La Cna Fita Ragusa plaude al riconoscimento dell’insularità come handicap strutturale da parte della Commissione europea e alla sua introduzione nella Costituzione italiana.
Per l’associazione si tratta di una conferma ufficiale delle difficoltà quotidiane affrontate da imprese e autotrasportatori siciliani: connessioni carenti, costi più elevati e arretratezza infrastrutturale che limitano concorrenzialità e crescita.
“È ciò che denunciamo da anni” dichiarano Giovanni Sallemi, presidente di mestiere del settore autotrasporti, e Giorgio Stracquadanio, responsabile regionale Cna Fita. “Adesso servono investimenti immediati e scelte politiche chiare”.
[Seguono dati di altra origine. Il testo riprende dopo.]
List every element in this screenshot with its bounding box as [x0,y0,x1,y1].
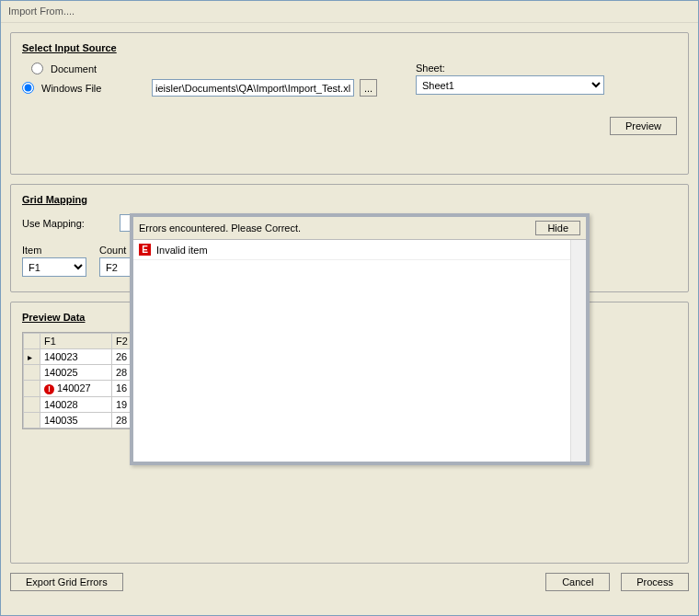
table-row[interactable]: 14003528 [24,412,134,428]
sheet-select[interactable]: Sheet1 [416,75,604,95]
import-window: Import From.... Select Input Source Docu… [0,0,699,616]
radio-windows-file[interactable] [22,82,34,94]
hide-button[interactable]: Hide [535,221,580,235]
error-dialog-body[interactable]: EInvalid item [133,240,586,462]
table-row[interactable]: 14002528 [24,365,134,381]
window-content: Select Input Source Document Windows Fil… [1,23,698,615]
error-dialog-header: Errors encountered. Please Correct. Hide [133,217,586,240]
input-source-heading: Select Input Source [22,42,677,53]
col-header-f1[interactable]: F1 [40,334,112,349]
window-title: Import From.... [1,1,698,23]
row-indicator [24,396,40,412]
item-select[interactable]: F1 [22,257,86,277]
row-indicator [24,365,40,381]
radio-windows-file-row[interactable]: Windows File [22,82,146,94]
use-mapping-label: Use Mapping: [22,218,114,229]
preview-table-wrap: F1 F2 1400232614002528140027161400281914… [22,332,137,429]
error-badge-icon: E [139,244,151,256]
grid-mapping-heading: Grid Mapping [22,194,677,205]
input-source-group: Select Input Source Document Windows Fil… [10,32,689,175]
cell-f1[interactable]: 140023 [40,349,112,365]
browse-button[interactable]: ... [360,79,377,97]
table-row[interactable]: 14002819 [24,396,134,412]
radio-windows-file-label: Windows File [41,83,101,94]
error-dialog-title: Errors encountered. Please Correct. [139,222,301,234]
radio-document-label: Document [51,63,97,74]
cell-f1[interactable]: 140025 [40,365,112,381]
row-indicator [24,381,40,397]
table-row[interactable]: 14002716 [24,381,134,397]
file-path-input[interactable] [152,79,354,97]
cell-f1[interactable]: 140028 [40,396,112,412]
error-icon [44,384,54,394]
row-indicator [24,349,40,365]
error-dialog: Errors encountered. Please Correct. Hide… [130,213,590,465]
radio-document[interactable] [31,63,43,74]
export-grid-errors-button[interactable]: Export Grid Errors [10,573,123,591]
row-header-blank [24,334,40,349]
cell-f1[interactable]: 140035 [40,412,112,428]
error-text: Invalid item [156,245,208,256]
cell-f1[interactable]: 140027 [40,381,112,397]
bottom-button-row: Export Grid Errors Cancel Process [10,573,689,591]
cancel-button[interactable]: Cancel [545,573,610,591]
item-label: Item [22,245,86,256]
sheet-label: Sheet: [416,63,604,74]
table-row[interactable]: 14002326 [24,349,134,365]
preview-button[interactable]: Preview [610,117,677,135]
row-indicator [24,412,40,428]
error-list-item[interactable]: EInvalid item [133,240,586,260]
process-button[interactable]: Process [621,573,689,591]
preview-table: F1 F2 1400232614002528140027161400281914… [23,333,134,428]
Nel Ragusano insistono tre infrastrutture strategiche — l’aeroporto di Comiso, il porto di Pozzallo e l’autoporto di Vittoria — che però non risultano ancora inserite in un sistema logistico integrato.
La viabilità resta debole: la Ss 115 è considerata pericolosa, mentre i raddoppi della Ss 194 e della Ss 514 avanzano con ritmi disomogenei.
Secondo Svimez, Ragusa figura tra le province con una delle dotazioni infrastrutturali più basse d’Italia; gli oneri extra per le aziende superano i 180 milioni di euro l’anno.
“La provincia di Ragusa ha tutte le carte in regola per diventare un quadrante logistico del Mediterraneo” affermano i rappresentanti della Cna Fita. “Ma serve una regia politica forte e una visione condivisa. Solo così potremo rilanciare agricoltura, agroalimentare, turismo e servizi”.
I presupposti per un salto di qualità non mancano: fondi già stanziati su Comiso e Pozzallo, il protocollo tra Comune di Vittoria e Sis per completare l’autoporto e la recente Strategia europea per le Isole.
La Cna Fita Ragusa chiede che questa nuova stagione di riconoscimenti si traduca in interventi tempestivi, in una rete infrastrutturale moderna e in una strategia logistica integrata capace di generare sviluppo concreto e occupazione stabile per il territorio ibleo.